Nobel prize-winner Kenzaburo Oe was only 23 when he wrote his first novel, but Nip the Buds, Shoot the Kids reads neither like a first attempt nor like the work of someone barely out of their teens. But then all the teens I've met didn't live through their country's defeat at the end of a World War, the disintegration of their nation's faith in their emperor as god-like, and the occupation of their country by US forces.
The 23-year old Oe was a very mature young man, and saw clearly what the war did to his country as well as what his country decided to use the war as permission to do, on both national and individual levels.
Nip the Buds, Shoot the Kids is about the individual level, telling the story of a group of reform school boys being evacuated out of Tokyo. On their way to an un-named location in the mountains, they are meant to stay a week or so in a rural village along the way. Upon arriving in this village, they are abandoned almost immediately by the villagers due to an outbreak of the plague; the villagers, to try to stop the contagion, block the boys in and threaten to kill any boy who tries to escape.
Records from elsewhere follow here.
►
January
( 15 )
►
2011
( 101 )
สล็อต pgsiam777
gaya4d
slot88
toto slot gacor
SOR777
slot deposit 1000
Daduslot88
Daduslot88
The boys spend 5 days alone in the village, during which time, they form a sort of cohesive community amongst themselves almost completely free of the petty fears and violence of their adult caretakers.
Soon, however, their paradise begins to break apart as the plague is shown not to have left with the villagers. As well, the villagers return and through threats of death and abuse if the boys don't keep quiet about how they were abandoned, their fragile community shows just how tenuous it really was.
According to the translator/editor of this book, this story also functions as a loose allegory for Japan's treatment of its citizens and soldiers during the war:
Nip the Buds presents its hero as an absolute outsider, a delinquent ostracized by the unbelievably brutish and callous villagers. Oe's anger against his elders' sheeplike complicity in the disastrous militarist adventure, against the generals who led the people to the end of the road only to abandon them, against the craven reversal of [national political] ideologies, is venomously evident [in this novel]. (p.8)Yes, "venomously evident" is, I think, the appropriate phrase. Even if the allegory isn't detectable by those unfamiliar with the specifics of Japanese history, the bitterness with which Oe describes his young characters' abuse at the hands of those who hold them in their power certainly is. His utter disrespect for the way in which fear and self-preservation dictate every move of his adult characters is no less vicious. As such, this was a very difficult book to read, even as I found myself deeply admiring the imagery and the writing throughout.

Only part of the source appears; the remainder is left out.